Harry, who’d been jumping at the sound of any female voice on the off-chance that it would belong to Hermione, spun around on his heels.

It was only Lavender. “Really, Dean,” she said, “you have no sense of responsibility.”

“What if we invited you over tonight?” Seamus proposed.

Lavender’s expression indicated that she had tossed all ideas of responsibility aside. “Should I bring anything?”

Harry and Ron exchanged a glance involving an eye-roll and then spent the remainder of the journey in mutual silence. The others were quite loud, boisterous, and very anxious to get the exams over and done with so that they could move on to the “better” part of their lives. The free part.

Harry just wanted to go back home.

“D’you think there’ll be reporters?” Harry suddenly asked Ron, just a few minutes before the train pulled up to its destination.

Ron frowned. “What? Where?”

“Grimmauld Place. Once we move in.”

“Well … no one knows about it except for Order members, right?”

“Oh, right—you’re right.”

Ron raised an eyebrow as Harry continued to stare out the window. “Harry?”

“Yeah?”

“They won’t find us.”

Harry’s gaze stayed upon the scenery. He didn’t reply.

“Well,” Seamus said, slapping his hands on his knees before he rose, “looks like we’re here. Ready to take those nastily exhausting exams?”

“Not at all,” Lavender groaned. “Can’t we just stay here and pretend that we’ve forgotten?”

Dean rolled his eyes and shoved her through the doorway. “Right. It’ll be much easier to get a job that way.”

It was much less busier than was usual upon arrival. Harry glanced around at his classmates and noted for the first time just how much smaller his class was in comparison to the entire school’s population. It was strange to see the obvious absence of little clueless first years skittering around everywhere as Hagrid tried to direct them to the boats that would lead them to their first adventures at Hogwarts. Harry suddenly had a flash of meeting Ron on the train during their first year – with one swallow, he could still remember the exact taste of that first chocolate frog Ron had given him. And then Hermione, with her large hair and teeth and overly perfect school uniform, asking about Neville’s toad … …

“Harry, mate, are you there?” Ron waved a hand in front of Harry’s face. “I suppose we could stand here all day if you wanted, but the train might run us over. Your choice.”

Harry snapped out of his trance. “Right. Sorry. Let’s go get those exams over-with, shall we?”

“Right. Onward we go.”

As the two boys became one with the anxious crowd of their classmates, they didn’t notice a certain pair of eyes watching their every move and listening to their every word. The owner of the eyes formed a very slow and knowing smirk, then whistled an innocent tune, turned around the corner, and was gone.

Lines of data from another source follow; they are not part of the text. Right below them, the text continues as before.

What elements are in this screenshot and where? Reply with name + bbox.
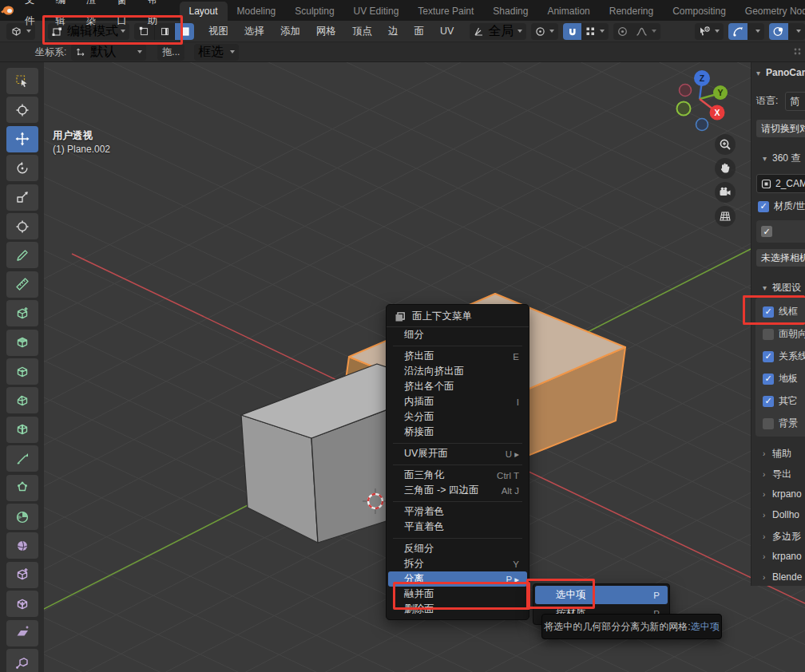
- menu-item-15[interactable]: 平直着色: [387, 520, 529, 535]
- workspace-tab-modeling[interactable]: Modeling: [228, 2, 286, 21]
- tool-rip-region[interactable]: [6, 649, 38, 672]
- viewport-menu-0[interactable]: 视图: [200, 21, 236, 42]
- collapsed-section-0[interactable]: ›辅助: [758, 447, 805, 461]
- tool-spin[interactable]: [6, 504, 38, 530]
- perspective-toggle-button[interactable]: [715, 206, 736, 227]
- camera-object-field[interactable]: 2_CAM: [756, 174, 805, 193]
- view-option-checkbox-面朝向[interactable]: 面朝向: [763, 327, 805, 341]
- falloff-dropdown[interactable]: [632, 23, 660, 40]
- tool-extrude-region[interactable]: [6, 330, 38, 356]
- tool-inset-faces[interactable]: [6, 358, 38, 385]
- panel-header-panocam[interactable]: ▾ PanoCam: [751, 67, 805, 78]
- view-option-checkbox-其它[interactable]: ✓其它: [763, 394, 798, 408]
- collapsed-section-3[interactable]: ›Dollho: [758, 509, 805, 520]
- view-option-checkbox-背景[interactable]: 背景: [763, 417, 798, 430]
- overlays-toggle[interactable]: [769, 23, 788, 40]
- viewport-menu-4[interactable]: 顶点: [344, 21, 380, 42]
- material-world-checkbox[interactable]: ✓ 材质/世界: [758, 200, 805, 213]
- select-box-dropdown[interactable]: 框选: [194, 44, 239, 61]
- drag-dropdown[interactable]: 拖...: [157, 44, 184, 61]
- workspace-tab-geometry-nodes[interactable]: Geometry Nodes: [736, 2, 805, 21]
- tool-annotate[interactable]: [6, 242, 38, 268]
- tool-tweak-select[interactable]: [6, 68, 38, 94]
- workspace-tab-texture-paint[interactable]: Texture Paint: [408, 2, 483, 21]
- menu-item-2[interactable]: 挤出面E: [387, 349, 529, 364]
- tool-rotate[interactable]: [6, 155, 38, 181]
- viewport-menu-3[interactable]: 网格: [308, 21, 344, 42]
- snap-toggle-button[interactable]: [563, 23, 581, 40]
- collapsed-section-6[interactable]: ›Blende: [758, 571, 805, 583]
- tool-edge-slide[interactable]: [6, 562, 38, 588]
- section-360-header[interactable]: ▾ 360 查: [758, 152, 805, 165]
- camera-view-button[interactable]: [715, 182, 736, 203]
- menu-item-18[interactable]: 拆分Y: [387, 556, 529, 571]
- menu-item-6[interactable]: 尖分面: [387, 409, 529, 425]
- collapse-icon[interactable]: [792, 46, 803, 57]
- menu-item-21[interactable]: 删除面: [387, 602, 529, 617]
- face-select-button[interactable]: [174, 23, 194, 40]
- tool-add-cube[interactable]: [6, 300, 38, 326]
- view-option-checkbox-线框[interactable]: ✓线框: [763, 305, 798, 318]
- viewport-menu-6[interactable]: 面: [406, 21, 433, 42]
- menu-item-5[interactable]: 内插面I: [387, 394, 529, 409]
- menubar-item-4[interactable]: 帮助: [137, 0, 169, 31]
- tool-smooth[interactable]: [6, 532, 38, 559]
- tool-move[interactable]: [6, 126, 38, 152]
- menu-item-17[interactable]: 反细分: [387, 541, 529, 556]
- collapsed-section-4[interactable]: ›多边形: [758, 530, 805, 544]
- menu-item-9[interactable]: UV展开面U ▸: [387, 446, 529, 461]
- tool-shrink-fatten[interactable]: [6, 591, 38, 617]
- tool-shear[interactable]: [6, 620, 38, 646]
- sub-option-checkbox[interactable]: ✓: [761, 226, 772, 237]
- submenu-item-0[interactable]: 选中项P: [535, 586, 668, 604]
- menu-item-7[interactable]: 桥接面: [387, 425, 529, 440]
- transform-orientation-dropdown[interactable]: 全局: [470, 23, 526, 40]
- viewport-menu-7[interactable]: UV: [432, 21, 462, 42]
- view-option-checkbox-关系线[interactable]: ✓关系线: [763, 350, 805, 363]
- menubar-item-0[interactable]: 文件: [14, 0, 46, 31]
- collapsed-section-2[interactable]: ›krpano: [758, 488, 805, 500]
- switch-language-button[interactable]: 请切换到对: [756, 120, 805, 137]
- collapsed-section-5[interactable]: ›krpano: [758, 551, 805, 562]
- menu-item-19[interactable]: 分离P ▸: [388, 571, 527, 587]
- menu-item-12[interactable]: 三角面 -> 四边面Alt J: [387, 483, 529, 498]
- menu-item-11[interactable]: 面三角化Ctrl T: [387, 468, 529, 483]
- no-camera-button[interactable]: 未选择相机: [756, 249, 805, 267]
- workspace-tab-sculpting[interactable]: Sculpting: [285, 2, 343, 21]
- blender-logo[interactable]: [0, 0, 14, 21]
- workspace-tab-rendering[interactable]: Rendering: [600, 2, 663, 21]
- language-dropdown[interactable]: 简: [785, 92, 805, 111]
- tool-transform[interactable]: [6, 213, 38, 239]
- tool-measure[interactable]: [6, 271, 38, 298]
- menu-item-14[interactable]: 平滑着色: [387, 504, 529, 520]
- show-gizmo-dropdown[interactable]: [695, 23, 724, 40]
- workspace-tab-uv-editing[interactable]: UV Editing: [344, 2, 409, 21]
- navigation-gizmo[interactable]: Z Y X: [671, 65, 732, 134]
- zoom-button[interactable]: [715, 134, 736, 155]
- menu-item-3[interactable]: 沿法向挤出面: [387, 364, 529, 379]
- menubar-item-2[interactable]: 渲染: [76, 0, 107, 31]
- view-option-checkbox-地板[interactable]: ✓地板: [763, 372, 798, 385]
- workspace-tab-compositing[interactable]: Compositing: [663, 2, 736, 21]
- tool-scale[interactable]: [6, 184, 38, 211]
- menubar-item-3[interactable]: 窗口: [107, 0, 138, 31]
- collapsed-section-1[interactable]: ›导出: [758, 468, 805, 481]
- menubar-item-1[interactable]: 编辑: [46, 0, 77, 31]
- snap-settings-dropdown[interactable]: [581, 23, 609, 40]
- tool-loop-cut[interactable]: [6, 417, 38, 443]
- coord-system-dropdown[interactable]: 默认: [71, 44, 146, 61]
- tool-knife[interactable]: [6, 445, 38, 472]
- gizmos-settings-caret[interactable]: [748, 23, 764, 40]
- view-settings-header[interactable]: ▾ 视图设: [758, 281, 805, 294]
- workspace-tab-animation[interactable]: Animation: [537, 2, 599, 21]
- viewport-menu-1[interactable]: 选择: [236, 21, 272, 42]
- pivot-point-dropdown[interactable]: [531, 23, 558, 40]
- viewport-menu-5[interactable]: 边: [380, 21, 406, 42]
- menu-item-4[interactable]: 挤出各个面: [387, 379, 529, 394]
- proportional-edit-toggle[interactable]: [613, 23, 632, 40]
- workspace-tab-layout[interactable]: Layout: [180, 2, 228, 21]
- tool-bevel[interactable]: [6, 387, 38, 413]
- menu-item-20[interactable]: 融并面: [387, 587, 529, 602]
- workspace-tab-shading[interactable]: Shading: [483, 2, 537, 21]
- gizmos-toggle[interactable]: [728, 23, 748, 40]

First chapter! I’m quite excited. Now that that is said, let’s move on to my second author’s note because, let’s face it, you can never have too many author’s notes.

And if you can – well, then, I don’t want to know.

Second Author’s Note: Allrighty, I suppose I should address updates: they most likely won’t be weekly. Weekly updates would be my goal, obviously, but you know how life is. I should hope that there won’t be more than two weeks between each update, so we’ll see what happens.

And will I embark on another cliffhanger rampage, you ask? Perchance. There won’t be as many as were in Darkest Days, but there will definitely be a few.

And you know what else there will be? A very small and hint-ish hint of ROMANCE! But only slightly. Notice that this story is NOT under the romance category, after all.

I think that’s all. Thanks so much for all of you who have returned, and welcome to any and all newcomers! I hope this madness is as fun for you to read as it is for me to write!